India’s Climate Change Policy: Towards a Better Future

Shyam Saran Tuesday 13th August 2019 16:09 EDT
 
 

As a populous, tropical developing country, India faces a bigger challenge in coping with the consequences of climate change than most other countries. There are both external and domestic dimensions to India’s climate change policy which has been articulated through two key documents. One is the National Action Plan on Climate Change (NAPCC) adopted on June 30, 2008. The other is India’s Intended Nationally Determined Commitments (INDC) submitted to the UN Framework Convention on Climate Change (UNFCCC) in October 2, 2015. The NAPCC has an essentially domestic focus. The INDC is a statement of intent on climate change action announced in the run up to the Paris Climate Change summit held in December the same year.

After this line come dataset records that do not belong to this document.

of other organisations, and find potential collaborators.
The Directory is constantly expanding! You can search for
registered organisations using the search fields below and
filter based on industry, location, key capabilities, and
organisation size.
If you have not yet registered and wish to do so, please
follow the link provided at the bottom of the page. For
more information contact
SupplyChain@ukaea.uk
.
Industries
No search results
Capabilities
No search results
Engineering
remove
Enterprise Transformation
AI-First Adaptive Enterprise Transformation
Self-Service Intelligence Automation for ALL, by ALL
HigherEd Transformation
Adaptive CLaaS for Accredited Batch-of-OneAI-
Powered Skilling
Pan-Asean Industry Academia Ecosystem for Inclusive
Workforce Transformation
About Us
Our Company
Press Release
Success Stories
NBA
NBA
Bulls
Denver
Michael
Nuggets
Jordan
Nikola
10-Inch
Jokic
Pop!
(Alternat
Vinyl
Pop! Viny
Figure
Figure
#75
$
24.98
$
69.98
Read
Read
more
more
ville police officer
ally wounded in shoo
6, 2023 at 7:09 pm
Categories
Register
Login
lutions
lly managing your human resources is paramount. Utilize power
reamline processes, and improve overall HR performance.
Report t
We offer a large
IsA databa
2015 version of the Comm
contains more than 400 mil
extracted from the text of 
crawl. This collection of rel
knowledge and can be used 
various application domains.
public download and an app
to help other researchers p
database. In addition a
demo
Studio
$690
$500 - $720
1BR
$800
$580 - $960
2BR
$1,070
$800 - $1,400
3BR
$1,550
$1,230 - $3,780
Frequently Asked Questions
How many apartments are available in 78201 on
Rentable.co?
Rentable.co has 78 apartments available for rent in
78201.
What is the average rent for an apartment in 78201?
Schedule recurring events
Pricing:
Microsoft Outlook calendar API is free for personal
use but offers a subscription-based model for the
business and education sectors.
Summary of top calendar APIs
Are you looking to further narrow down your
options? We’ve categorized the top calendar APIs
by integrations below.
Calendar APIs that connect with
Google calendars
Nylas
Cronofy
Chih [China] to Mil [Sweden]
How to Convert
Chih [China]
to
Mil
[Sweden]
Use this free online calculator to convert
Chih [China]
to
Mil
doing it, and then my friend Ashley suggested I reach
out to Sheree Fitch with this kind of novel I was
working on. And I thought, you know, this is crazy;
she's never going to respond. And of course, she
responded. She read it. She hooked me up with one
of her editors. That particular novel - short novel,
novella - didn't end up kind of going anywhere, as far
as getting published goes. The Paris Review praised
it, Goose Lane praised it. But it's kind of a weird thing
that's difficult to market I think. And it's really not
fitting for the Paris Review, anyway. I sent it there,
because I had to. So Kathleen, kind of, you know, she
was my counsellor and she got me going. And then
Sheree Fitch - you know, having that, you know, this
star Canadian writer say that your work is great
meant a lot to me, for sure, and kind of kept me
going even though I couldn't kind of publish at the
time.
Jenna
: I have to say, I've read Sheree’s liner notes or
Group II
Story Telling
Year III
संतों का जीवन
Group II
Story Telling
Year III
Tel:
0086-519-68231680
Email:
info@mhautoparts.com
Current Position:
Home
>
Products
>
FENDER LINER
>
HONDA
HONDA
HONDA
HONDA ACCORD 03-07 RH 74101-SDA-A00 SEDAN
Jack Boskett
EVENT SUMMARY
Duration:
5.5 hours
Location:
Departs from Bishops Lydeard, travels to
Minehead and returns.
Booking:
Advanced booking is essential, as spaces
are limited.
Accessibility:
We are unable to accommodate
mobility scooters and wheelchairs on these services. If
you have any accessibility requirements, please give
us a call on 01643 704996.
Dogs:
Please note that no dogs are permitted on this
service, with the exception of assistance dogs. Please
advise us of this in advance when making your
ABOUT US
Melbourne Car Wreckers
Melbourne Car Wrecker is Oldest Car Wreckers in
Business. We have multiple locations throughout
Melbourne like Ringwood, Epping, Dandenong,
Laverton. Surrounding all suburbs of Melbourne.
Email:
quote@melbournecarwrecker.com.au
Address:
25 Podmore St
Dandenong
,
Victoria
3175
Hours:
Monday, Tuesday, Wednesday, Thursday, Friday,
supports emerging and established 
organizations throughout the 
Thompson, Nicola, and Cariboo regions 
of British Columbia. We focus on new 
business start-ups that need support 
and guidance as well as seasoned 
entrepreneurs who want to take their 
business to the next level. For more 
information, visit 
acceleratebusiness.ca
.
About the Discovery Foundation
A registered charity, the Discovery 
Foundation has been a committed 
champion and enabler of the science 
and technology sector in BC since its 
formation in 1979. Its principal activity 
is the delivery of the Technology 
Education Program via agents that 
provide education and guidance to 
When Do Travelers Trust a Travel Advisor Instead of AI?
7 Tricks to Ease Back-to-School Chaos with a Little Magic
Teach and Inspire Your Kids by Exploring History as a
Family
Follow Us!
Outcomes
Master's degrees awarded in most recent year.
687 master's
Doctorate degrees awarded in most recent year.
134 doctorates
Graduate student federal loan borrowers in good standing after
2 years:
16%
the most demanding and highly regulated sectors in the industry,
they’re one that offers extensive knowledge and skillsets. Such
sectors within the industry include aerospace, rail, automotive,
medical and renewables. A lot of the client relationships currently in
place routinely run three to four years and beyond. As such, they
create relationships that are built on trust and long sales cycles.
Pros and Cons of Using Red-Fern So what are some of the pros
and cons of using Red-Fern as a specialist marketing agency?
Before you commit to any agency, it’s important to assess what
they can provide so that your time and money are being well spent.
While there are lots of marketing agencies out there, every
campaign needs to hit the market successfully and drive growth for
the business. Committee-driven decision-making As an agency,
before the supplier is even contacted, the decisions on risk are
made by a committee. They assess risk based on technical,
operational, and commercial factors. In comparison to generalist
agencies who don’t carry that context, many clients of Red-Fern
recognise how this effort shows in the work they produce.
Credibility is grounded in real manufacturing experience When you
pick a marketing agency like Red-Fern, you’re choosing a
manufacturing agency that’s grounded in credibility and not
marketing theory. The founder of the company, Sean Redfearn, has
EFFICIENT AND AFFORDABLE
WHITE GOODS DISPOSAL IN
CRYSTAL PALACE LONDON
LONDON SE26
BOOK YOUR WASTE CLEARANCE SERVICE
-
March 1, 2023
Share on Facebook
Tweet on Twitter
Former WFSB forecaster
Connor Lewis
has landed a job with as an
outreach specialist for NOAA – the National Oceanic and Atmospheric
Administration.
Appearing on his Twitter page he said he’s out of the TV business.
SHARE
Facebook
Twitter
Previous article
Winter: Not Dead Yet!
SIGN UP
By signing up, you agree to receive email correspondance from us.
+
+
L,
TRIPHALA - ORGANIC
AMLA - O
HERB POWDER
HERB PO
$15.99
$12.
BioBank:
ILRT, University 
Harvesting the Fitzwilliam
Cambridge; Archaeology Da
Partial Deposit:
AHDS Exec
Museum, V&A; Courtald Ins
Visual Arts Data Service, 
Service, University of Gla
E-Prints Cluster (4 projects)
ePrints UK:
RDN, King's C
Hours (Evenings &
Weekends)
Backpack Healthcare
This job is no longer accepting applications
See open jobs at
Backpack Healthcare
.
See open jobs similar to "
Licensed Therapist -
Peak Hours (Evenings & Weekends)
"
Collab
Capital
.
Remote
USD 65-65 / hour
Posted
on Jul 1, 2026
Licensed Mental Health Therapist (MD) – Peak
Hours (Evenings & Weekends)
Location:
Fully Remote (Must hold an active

The NAPCC incorporates India’s vision of ecologically sustainable development and steps to be taken to implement it. It is based on the awareness that climate change action must proceed simultaneously on several intimately inter-related domains, such as energy, industry, agriculture, water, forests, urban spaces and the fragile mountain environment. This need for inter-related policy and coordinated action has been recognized, only several years later, in the adoption by the UN of the 17 Sustainable Development Goal (SDG). The National Missions are on Solar Energy, Enhancing Energy Efficiency, creating a Sustainable Urban Habitat, Conserving Water, Sustaining the fragile Himalayan Eco-system, creating a Green India through expanded forests, making Agriculture Sustainable and creating a Strategic Knowledge Platform for serving all the National Missions. The NAPCC acknowledged that climate change and energy security were two sides of the same coin.

It was India’s hope that the ongoing multilateral negotiations under the UNFCCC would yield an agreed outcome, based on the principle of Common but Differentiated Responsibility and Respective Capabilities(CBDR), which would enable developing countries like India, through international financial support and technology transfer, to accelerate its shift towards a future of renewable and clean energy. While India has made significant progress in implementing several of the national missions, its expectations of a supportive international climate change regime based on equitable burden sharing among nations, has been mostly belied.

Prime Minister Modi has been one of the world leaders who has taken a keen interest in climate change issues. Under his leadership India decided to adopt a more pro-active, ambitious and forward looking approach in the run-up to the Paris Climate summit. This is reflected in the country’s INDC. It links India’s commitment to ecologically sustainable economic development with its age old civilizational values of respecting nature, incorporating a sense of inter-generational equity and common humanity. The targets India has voluntarily committed itself to are unprecedented for a developing country. The energy intensity of India’s growth will decline by 33-35% by 2030 compared to 2005 base year. There is confidence that based on the achievements of the national mission on enhancing energy efficiency, this target will be met.

The INDC has set a target of 175 GW of renewable energy by the year 2030 on the strength of the outstanding success of the National Solar Mission. It is reported that this capacity may well be achieved 10 years in advance. The government may raise India’s target to 227 GW for 2030. The target of achieving 40% of power from renewable sources by 2030 is likely to be achieved several years in advance. The figure is already 21% as of date. India is also committed to not building any new thermal plants which are not of the most efficient ultra-supercritical category.

India played a major role in assuring the success of the Paris Climate summit and Prime Minister Modi’s personal intervention in the adoption of the landmark Paris Agreement was acknowledged by several world leaders. His initiative on the setting up an International Solar Alliance for promoting solar power worldwide was welcomed. 32 states of the Indian Union have formulated and begun implementing their own State Action Plans on Climate Change (SAPCC). There is also an active and vibrant civic society which is promoting citizens’ awareness of the threat of climate change and what each of us can do as individuals to meet this threat. It is hoped that India’s leadership in dealing with its own challenges of climate change and energy security will act as a spur to other countries to raise their own contributions to meeting this global and existential challenge.